Der Kläger gab entweder am Abend des 10. März 1983 oder am 14. März 1983 den Tagesbericht für den 8. März 1983 sowie das diesbezügliche Tachographenblatt bei der beklagten Partei ab. Darin war vom Kläger als Arbeitsbeginn 1,00 Uhr und als Arbeitsende 16,oo Uhr eingetragen. Der Kläger verrechnete hiefür 8 Normalstunden, ferner 1 Überstunde mit einem Zuschlag von 5o % und 5 Überstunden mit einem solchen von 100 %. Das Tachographenblatt weist ab etwa 14,25 Uhr die festgestellten Fahrten auf. Stefan P***, ein Angestellter der beklagten Partei, hatte wöchentlich die Fahrtberichte und Tachographenblätter von insgesamt 20 Fahrzeugen zu kontrollieren. Am 18. März 1983 stellte er die vorerwähnten Fahrtzeiten und Fahrtstrecken des Klägers fest. Als er den Kläger am selben Tag zur Rede stellte, entgegnete dieser, es sei ohnehin allen bekannt, daß er derartige Privatfahrten unternehme. Stefan P*** meldete noch am selben Tag seine Wahrnehmungen dem Leiter der Personalabteilung der beklagten Partei, der den Kläger in Anwesenheit P*** sofort zur Rede stellte. Der Kläger gab zu, daß er seine Arbeit um 14,25 Uhr beendet habe; er habe deshalb als Arbeitsende 16,00 Uhr eingetragen, weil dies seiner normalen Arbeitszeit entspreche. Für die Zeit von 16,50 Uhr bis 22,40 Uhr und die in diesem Zeitraum zurückgelegten Fahrten verweigerte er jede Erklärung. Er berief sich nicht etwa darauf, ein Quartier gesucht oder den Armaturenkasten des Tankwagens gereinigt zu haben. Er wurde daraufhin entlassen.

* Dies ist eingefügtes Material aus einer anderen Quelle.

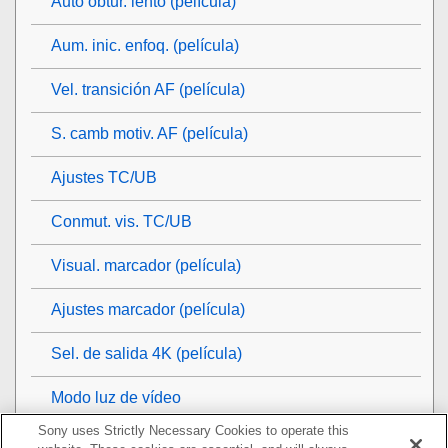
Auto obtur. lento (película)
Aum. inic. enfoq.
(película)
Vel. transición AF (película)
S. camb motiv. AF (película)
Ajustes TC/UB
Conmut. vis. TC/UB
Visual. marcador
(película)
Ajustes marcador
(película)
Sel. de salida 4K (película)
Modo luz de vídeo
Sony uses Strictly Necessary Cookies to operate this
Visionado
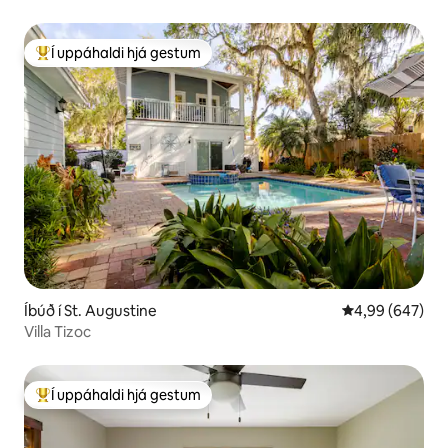
Í uppáhaldi hjá gestum
Í mestu uppáhaldi hjá gestum
Íbúð í St. Augustine
4,99 af 5 í með
4,99 (647)
Villa Tizoc
Í uppáhaldi hjá gestum
Í mestu uppáhaldi hjá gestum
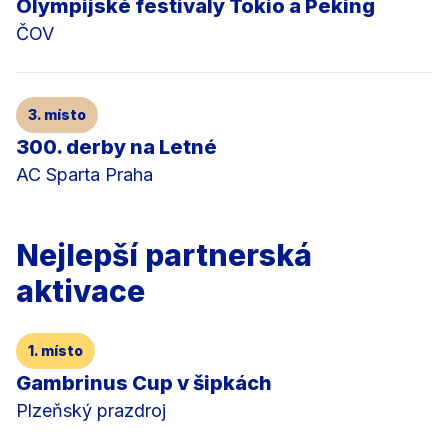
Olympijské festivaly Tokio a Peking
ČOV
3. místo
300. derby na Letné
AC Sparta Praha
Nejlepší partnerská
aktivace
1. místo
Gambrinus Cup v šipkách
Plzeňský prazdroj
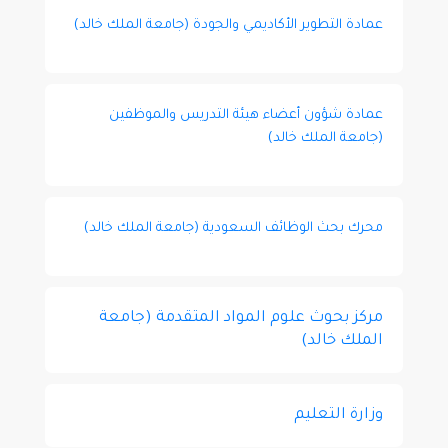
عمادة التطوير الأكاديمي والجودة (جامعة الملك خالد)
عمادة شؤون أعضاء هيئة التدريس والموظفين
(جامعة الملك خالد)
محرك بحث الوظائف السعودية (جامعة الملك خالد)
مركز بحوث علوم المواد المتقدمة (جامعة
الملك خالد)
وزارة التعليم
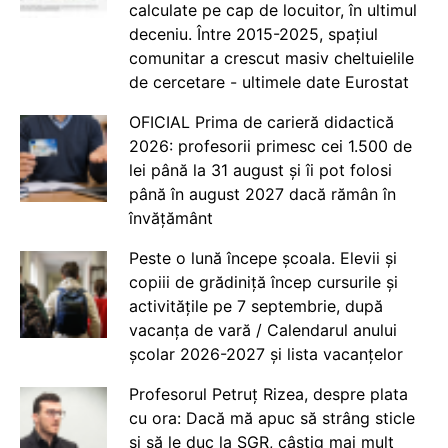
calculate pe cap de locuitor, în ultimul
deceniu. Între 2015-2025, spațiul
comunitar a crescut masiv cheltuielile
de cercetare - ultimele date Eurostat
OFICIAL Prima de carieră didactică
2026: profesorii primesc cei 1.500 de
lei până la 31 august și îi pot folosi
până în august 2027 dacă rămân în
învățământ
Peste o lună începe școala. Elevii și
copiii de grădiniță încep cursurile și
activitățile pe 7 septembrie, după
vacanța de vară / Calendarul anului
școlar 2026-2027 și lista vacanțelor
Profesorul Petruț Rizea, despre plata
cu ora: Dacă mă apuc să strâng sticle
și să le duc la SGR, câștig mai mult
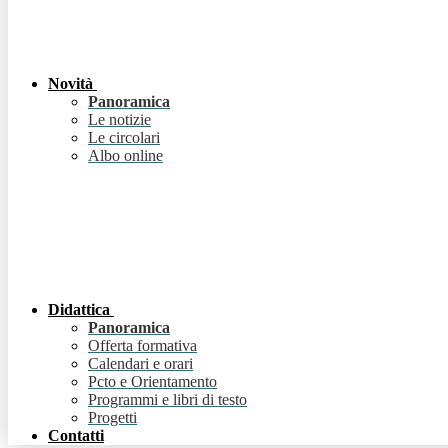
Novità
Panoramica
Le notizie
Le circolari
Albo online
Didattica
Panoramica
Offerta formativa
Calendari e orari
Pcto e Orientamento
Programmi e libri di testo
Progetti
Contatti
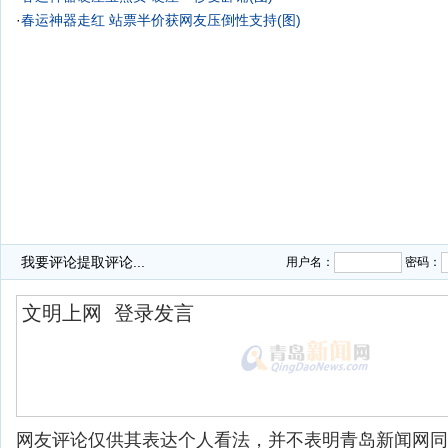
·
春运神器走红 站票半价获网友压倒性支持(图)
我要评论
提取评论...
用户名：
密码：
网友评论仅供其表达个人看法，并不表明青岛新闻网同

Im April 1979 waren dem von der beklagten Partei wiederholte unerlaubte Privatfahrten im Zusammenhang mit dem Handel von Alteisen vorgehalten und ihm mitgeteilt worden, daß eine firmeninterne "Verordnung" herausgegeben werde, wonach Privatfahrten mit Firmenfahrzeugen verboten seien und daß ein Verstoß gegen dieses Verbot die Entlassung nach sich ziehen werde. Diese in der Folge von vielen Arbeitnehmern der beklagten Partei unterschriebene "Verordnung" wurde vom Kläger nicht unterfertigt. Ob er sie zu Gesicht bekommen hat, kann nicht festgestellt werden. Der Inhalt war ihm auf Grund des vorerwähnten Gespräches aber bekannt. Stefan P*** hat den Kläger vor dessen Entlassung wegen Privatfahrten wiederholt verwarnt.
Das Berufungsgericht erblickte in den festgestellten Privatfahrten des Klägers eine so schwerwiegende Dienstpflichtverletzung, daß der beklagten Partei eine Weiterbeschäftigung des Klägers nicht zugemutet werden könne und die Entlassung daher gerechtfertigt sei. Da die Privatfahrten des Klägers erst am 18. März 1983 an Hand des Tachographenblattes festgestellt worden sei, sei die Entlassung rechtzeitig ausgesprochen worden.
Gegen den das Klagebegehren abweisenden Teil dieser Entscheidung richtet sich die aus dem Grund der Mangelhaftigkeit des Verfahrens, der Aktenwidrigkeit und der unrichtigen rechtlichen Beurteilung erhobene Revision des Klägers mit einem auf die Wiederherstellung des erstgerichtlichen Urteils abzielenden Abänderungsantrag. Hilfsweise wird ein Aufhebungsantrag gestellt.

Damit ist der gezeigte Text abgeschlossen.